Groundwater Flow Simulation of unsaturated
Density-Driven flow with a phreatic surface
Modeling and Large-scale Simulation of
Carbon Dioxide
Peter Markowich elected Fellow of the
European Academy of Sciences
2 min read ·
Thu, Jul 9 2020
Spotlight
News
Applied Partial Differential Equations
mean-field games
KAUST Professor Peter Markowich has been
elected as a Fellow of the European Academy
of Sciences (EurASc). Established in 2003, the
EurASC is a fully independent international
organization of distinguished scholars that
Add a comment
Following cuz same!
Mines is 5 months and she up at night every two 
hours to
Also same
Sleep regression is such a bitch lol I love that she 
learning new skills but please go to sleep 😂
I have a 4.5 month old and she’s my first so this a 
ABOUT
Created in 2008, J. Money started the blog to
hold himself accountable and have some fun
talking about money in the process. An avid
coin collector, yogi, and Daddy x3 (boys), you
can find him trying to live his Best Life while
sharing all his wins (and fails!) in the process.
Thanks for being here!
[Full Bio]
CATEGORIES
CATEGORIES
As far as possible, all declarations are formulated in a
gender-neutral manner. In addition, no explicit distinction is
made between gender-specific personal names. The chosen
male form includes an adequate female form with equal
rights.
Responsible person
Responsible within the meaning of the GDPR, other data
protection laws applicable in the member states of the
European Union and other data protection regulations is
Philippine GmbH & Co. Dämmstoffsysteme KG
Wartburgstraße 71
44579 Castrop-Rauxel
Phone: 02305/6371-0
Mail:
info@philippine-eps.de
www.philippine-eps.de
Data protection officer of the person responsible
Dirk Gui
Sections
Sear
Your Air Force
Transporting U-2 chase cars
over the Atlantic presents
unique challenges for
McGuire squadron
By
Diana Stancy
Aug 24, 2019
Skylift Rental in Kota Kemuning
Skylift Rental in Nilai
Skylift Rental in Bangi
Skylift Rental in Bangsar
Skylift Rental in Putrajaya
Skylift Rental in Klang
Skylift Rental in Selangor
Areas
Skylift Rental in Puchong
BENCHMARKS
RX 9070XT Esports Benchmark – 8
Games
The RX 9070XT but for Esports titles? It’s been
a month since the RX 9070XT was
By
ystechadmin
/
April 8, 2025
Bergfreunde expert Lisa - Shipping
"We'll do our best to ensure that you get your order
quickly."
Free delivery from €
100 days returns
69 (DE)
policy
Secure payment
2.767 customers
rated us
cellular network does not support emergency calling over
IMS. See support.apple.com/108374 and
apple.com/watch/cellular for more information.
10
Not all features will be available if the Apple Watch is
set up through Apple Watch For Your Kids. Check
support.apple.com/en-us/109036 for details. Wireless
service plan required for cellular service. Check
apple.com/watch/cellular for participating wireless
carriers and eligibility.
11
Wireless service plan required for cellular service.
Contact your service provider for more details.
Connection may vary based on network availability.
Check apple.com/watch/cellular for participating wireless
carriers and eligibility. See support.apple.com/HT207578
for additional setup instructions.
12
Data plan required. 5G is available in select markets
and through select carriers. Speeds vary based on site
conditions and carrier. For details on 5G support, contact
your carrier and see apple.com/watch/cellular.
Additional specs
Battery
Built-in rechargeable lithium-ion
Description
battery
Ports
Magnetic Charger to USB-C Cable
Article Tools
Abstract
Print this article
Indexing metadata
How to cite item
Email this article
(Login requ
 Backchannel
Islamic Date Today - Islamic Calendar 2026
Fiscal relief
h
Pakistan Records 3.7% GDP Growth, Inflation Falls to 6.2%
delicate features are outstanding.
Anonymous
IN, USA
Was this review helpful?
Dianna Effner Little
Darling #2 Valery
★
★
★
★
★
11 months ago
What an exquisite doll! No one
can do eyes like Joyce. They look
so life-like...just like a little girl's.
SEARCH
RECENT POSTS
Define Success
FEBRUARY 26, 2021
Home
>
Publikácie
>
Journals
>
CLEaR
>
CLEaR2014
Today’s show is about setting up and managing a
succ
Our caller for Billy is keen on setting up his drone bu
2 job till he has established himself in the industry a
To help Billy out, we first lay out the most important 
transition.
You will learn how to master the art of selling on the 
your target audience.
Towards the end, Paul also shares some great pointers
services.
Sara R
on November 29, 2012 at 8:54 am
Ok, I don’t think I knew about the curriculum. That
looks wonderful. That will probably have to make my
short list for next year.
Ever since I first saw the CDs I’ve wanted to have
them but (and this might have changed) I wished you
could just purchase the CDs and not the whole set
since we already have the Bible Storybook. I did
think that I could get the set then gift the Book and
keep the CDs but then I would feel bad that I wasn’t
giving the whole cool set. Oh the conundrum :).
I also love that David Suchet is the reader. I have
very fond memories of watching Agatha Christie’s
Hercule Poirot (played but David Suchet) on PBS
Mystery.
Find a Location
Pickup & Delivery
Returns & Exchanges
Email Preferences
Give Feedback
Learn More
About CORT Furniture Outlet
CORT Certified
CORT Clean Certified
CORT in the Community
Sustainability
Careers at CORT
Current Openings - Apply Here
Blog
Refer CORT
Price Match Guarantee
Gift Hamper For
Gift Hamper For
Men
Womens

▸ Task instructions
Whenever a line in the entries holds the word "CORT", copy that line.

▸ Answer to this problem
About CORT Furniture Outlet
CORT Certified
CORT Clean Certified
CORT in the Community
Careers at CORT
Refer CORT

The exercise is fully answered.